This is the application programming interface (API) reference for classes (CamelCase names) and functions (underscore_case names) of dodiscover, grouped thematically by analysis stage.

Context for causal discovery#

Rather than just data, in many cases structure learning has additional “context”, in the form of apriori knowledge of the structure, or additional datasets from different environments. All structure learning algorithms in dodiscover pass in a Context object rather than just data. One should use our builder make_context API for construction of the Context class.

See docs for Context and make_context for more information.

make_context([context, create_using])

Create a new ContextBuilder instance.


A builder class for creating observational data Context objects ergonomically.


A builder class for creating observational+interventional data Context objects.

context.Context(observed_variables, ...[, ...])

Context of assumptions, domain knowledge and data.

Constraint-based structure learning#

LearnSkeleton(ci_estimator[, sep_set, ...])

Learn a skeleton graph from observational data without latent confounding.

LearnSemiMarkovianSkeleton(ci_estimator[, ...])

Learning a skeleton from a semi-markovian causal model.

LearnInterventionSkeleton(ci_estimator, ...)

Learn skeleton using observational and interventional data.


Available methods for selecting the conditioning sets when learning a skeleton.

PC(ci_estimator[, alpha, min_cond_set_size, ...])

Peter and Clarke (PC) algorithm for causal discovery.

FCI(ci_estimator[, alpha, ...])

The Fast Causal Inference (FCI) algorithm for causal discovery.

PsiFCI(ci_estimator, cd_estimator[, alpha, ...])

Interventional (Psi) FCI algorithm.

Order-based structure learning#

CAM([alpha, prune, n_splines, ...])

The CAM (Causal Additive Model) algorithm for causal discovery.

SCORE([eta_G, eta_H, alpha, prune, ...])

The SCORE algorithm for causal discovery.

DAS([eta_G, eta_H, alpha, prune, ...])

The DAS (Discovery At Scale) algorithm for causal discovery.

NoGAM([n_crossval, ridge_alpha, ...])

The NoGAM (Not only Gaussian Additive Model) algorithm for causal discovery.

Comparing causal discovery algorithms#

confusion_matrix_networks(true_graph, pred_graph)

Compute the confusion matrix comparing a predicted graph from the true graph.

structure_hamming_dist(true_graph, pred_graph)

Compute structural hamming distance.

toporder_divergence(true_graph, order)

Compute topological ordering divergence.


We define some custom types to allow 3rd party packages to work with mypy.




Graph protocols#

Graph(*args, **kwargs)

Protocol for graphs to work with dodiscover algorithms.

EquivalenceClass(*args, **kwargs)

Protocol for equivalence class of graphs.

Conditional Testing#

Dodiscover experimentally provides an interface for conditional independence testing and conditional discrepancy testing (also known as k-sample conditional independence testing).

Conditional Independence Testing#

Testing for conditional independence among variables is a core part of many causal inference procedures, such as constraint-based structure learning.
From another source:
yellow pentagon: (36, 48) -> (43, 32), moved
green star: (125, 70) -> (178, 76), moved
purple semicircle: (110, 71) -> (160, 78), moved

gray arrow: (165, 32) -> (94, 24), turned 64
Abstract class for any conditional independence test.

Oracle(graph[, included_nodes])

Oracle conditional independence testing.

KernelCITest([kernel_x, kernel_y, kernel_z, ...])


GSquareCITest([data_type, levels])




ClassifierCITest(clf[, metric, bootstrap, ...])
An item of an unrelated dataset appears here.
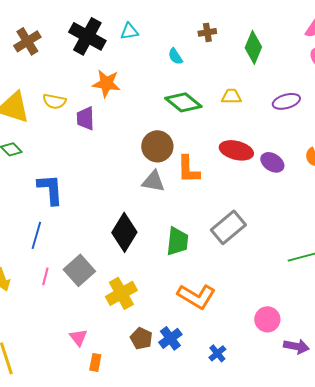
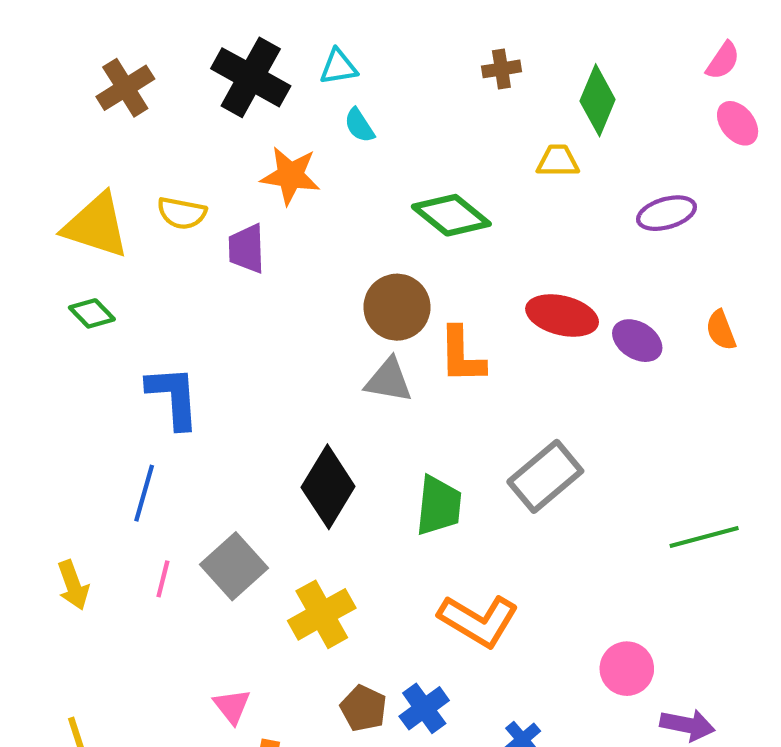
cyan semicircle: (175, 56) -> (359, 125), moved
yellow trapezoid: (231, 96) -> (558, 161), moved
CMITest([k, transform, n_jobs, ...])

Conditional mutual information independence test.

ClassifierCMITest(clf[, metric, bootstrap, ...])
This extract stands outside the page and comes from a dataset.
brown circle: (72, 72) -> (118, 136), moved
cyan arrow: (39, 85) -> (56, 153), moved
Conditional k-sample testing#

Testing for conditional discrepancy among variables is a core part of many causal inference procedures, such as constraint-based structure learning.


Abstract class for any conditional discrepancy test.

KernelCDTest([distance_metric, metric, l2, ...])

Kernel conditional discrepancy test among conditional distributions.

BregmanCDTest([metric, distance_metric, ...])

Bregman divergence conditional discrepancy test.


Testing for conditional discrepancy among variables is a core part of many causal inference procedures, such as constraint-based structure learning.

compute_kernel(X[, Y, metric, ...])

Compute a kernel matrix and corresponding width.

corrent_matrix(data[, metric, kwidth, ...])

Compute the centered correntropy of a matrix.

von_neumann_divergence(A, B)

Compute Von Neumann divergence between two PSD matrices.

f_divergence_score(y_stat_q, y_stat_p)

Compute f-divergence upper bound on KL-divergence.

kl_divergence_score(y_stat_q, y_stat_p, eps)

Compute f-divergence upper bound on KL-divergence.

Other utilities include support for Monte-Carlo testing for conditional independence.

generate_knn_in_subspace(z_arr[, method, k, ...])

Generate kNN in subspace.

restricted_nbr_permutation(nbrs[, random_seed])

Compute a permutation of neighbors with restrictions.